The West End Neighborhood Association is not a political organization and endorses no one in this or any other race.
Now, who will run against Dave Marshall, who is currently running unopposed for the District 2 City Council seat?
Growth with east-west highway?
One of the selling points of the east-west highway is supposed to be the benefit to the towns that will be blessed with its six interchanges.
Everyone seems to assume there will be growth and development where there is access to the east-west from other highways. Is that assumption correct?
Since the east-west would be similar to I-95 north of Bangor in that they both run through mostly undeveloped areas with limited access, I checked the growth of the towns with I-95 interchanges, namely Howland, Lincoln, Medway, Sherman, Island Falls, Oakfield, Ludlow and Houlton. According to the Maine Registers, the combined population of those towns in 1950, before I-95 was built, was 18,209. In 2010, with I-95 long established, their total population was 16,624, for a loss of over 8 percent.

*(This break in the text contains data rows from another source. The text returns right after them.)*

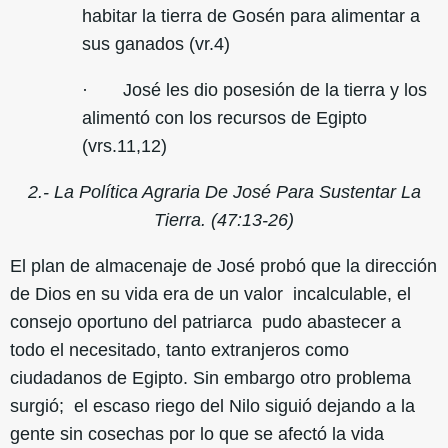
habitar la tierra de Gosén para alimentar a
sus ganados (vr.4)
· José les dio posesión de la tierra y los
alimentó con los recursos de Egipto
(vrs.11,12)
2.- La Política Agraria De José Para Sustentar La
Tierra. (47:13-26)
El plan de almacenaje de José probó que la dirección
de Dios en su vida era de un valor incalculable, el
consejo oportuno del patriarca pudo abastecer a
todo el necesitado, tanto extranjeros como
ciudadanos de Egipto. Sin embargo otro problema
surgió; el escaso riego del Nilo siguió dejando a la
gente sin cosechas por lo que se afectó la vida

For comparison I checked the growth of towns near those same interchanges, namely West Enfield, Lee, East Millinocket, Patten, Dyer Brook, Smyrna, New Limerick and Hodgdon. Their combined population in 1950 was 6,973, and in 2010 it was 7,743. This represented growth of about 11 percent.
Can we assume that towns with east-west interchanges would flourish and grow? It hasn’t happened for towns with interchanges on I-95 north of Bangor, which have shrunk while their neighbors have grown.